Only a number is wanted: how many lines in the records below contain "Design"?

GIVEN DATA:
+++++

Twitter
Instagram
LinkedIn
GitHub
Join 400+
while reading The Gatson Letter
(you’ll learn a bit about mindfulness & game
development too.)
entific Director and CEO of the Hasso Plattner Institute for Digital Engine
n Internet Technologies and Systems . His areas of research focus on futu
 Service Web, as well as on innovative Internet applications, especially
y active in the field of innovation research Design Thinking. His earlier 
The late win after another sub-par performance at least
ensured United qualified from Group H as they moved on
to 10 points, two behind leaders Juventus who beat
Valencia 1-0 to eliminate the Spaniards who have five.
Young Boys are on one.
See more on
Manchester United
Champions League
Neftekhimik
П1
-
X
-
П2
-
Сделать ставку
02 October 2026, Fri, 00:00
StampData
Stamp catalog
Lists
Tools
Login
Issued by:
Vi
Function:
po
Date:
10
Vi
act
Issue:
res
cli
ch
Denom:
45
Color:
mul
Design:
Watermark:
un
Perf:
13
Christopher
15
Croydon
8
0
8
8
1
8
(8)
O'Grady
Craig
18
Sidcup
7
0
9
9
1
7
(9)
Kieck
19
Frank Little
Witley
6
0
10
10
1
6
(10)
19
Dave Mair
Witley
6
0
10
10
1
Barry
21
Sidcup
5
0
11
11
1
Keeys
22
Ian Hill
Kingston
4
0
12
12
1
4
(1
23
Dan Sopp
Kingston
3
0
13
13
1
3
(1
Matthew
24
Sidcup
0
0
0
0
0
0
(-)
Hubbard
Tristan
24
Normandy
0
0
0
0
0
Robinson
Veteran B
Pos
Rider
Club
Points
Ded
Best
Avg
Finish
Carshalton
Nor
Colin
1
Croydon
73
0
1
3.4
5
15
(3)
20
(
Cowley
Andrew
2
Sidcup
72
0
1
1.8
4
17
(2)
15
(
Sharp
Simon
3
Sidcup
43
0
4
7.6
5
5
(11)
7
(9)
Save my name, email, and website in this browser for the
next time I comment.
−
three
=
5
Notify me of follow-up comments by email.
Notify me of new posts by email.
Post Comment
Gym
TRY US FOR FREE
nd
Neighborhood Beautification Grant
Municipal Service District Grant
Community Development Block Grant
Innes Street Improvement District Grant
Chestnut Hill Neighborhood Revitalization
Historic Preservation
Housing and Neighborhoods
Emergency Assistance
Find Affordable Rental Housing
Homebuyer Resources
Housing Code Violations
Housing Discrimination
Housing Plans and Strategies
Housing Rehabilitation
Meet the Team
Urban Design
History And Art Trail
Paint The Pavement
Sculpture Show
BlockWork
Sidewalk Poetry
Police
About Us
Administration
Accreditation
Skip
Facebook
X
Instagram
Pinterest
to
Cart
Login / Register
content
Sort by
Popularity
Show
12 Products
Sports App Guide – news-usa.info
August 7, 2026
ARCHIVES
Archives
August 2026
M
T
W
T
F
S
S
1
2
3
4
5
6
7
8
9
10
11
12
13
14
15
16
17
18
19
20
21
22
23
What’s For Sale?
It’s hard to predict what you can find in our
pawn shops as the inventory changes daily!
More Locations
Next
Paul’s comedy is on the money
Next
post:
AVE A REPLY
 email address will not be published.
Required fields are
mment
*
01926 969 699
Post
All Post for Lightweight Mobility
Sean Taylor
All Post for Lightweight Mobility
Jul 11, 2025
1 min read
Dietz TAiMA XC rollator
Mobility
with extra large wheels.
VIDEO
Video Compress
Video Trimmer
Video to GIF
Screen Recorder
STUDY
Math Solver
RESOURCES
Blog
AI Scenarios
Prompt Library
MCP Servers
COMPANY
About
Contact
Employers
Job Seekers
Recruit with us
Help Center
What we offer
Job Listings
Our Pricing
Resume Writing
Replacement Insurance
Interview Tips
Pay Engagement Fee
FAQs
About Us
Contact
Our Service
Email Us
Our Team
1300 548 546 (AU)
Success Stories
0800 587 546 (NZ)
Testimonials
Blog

+++++

RESPONSE AREA: 3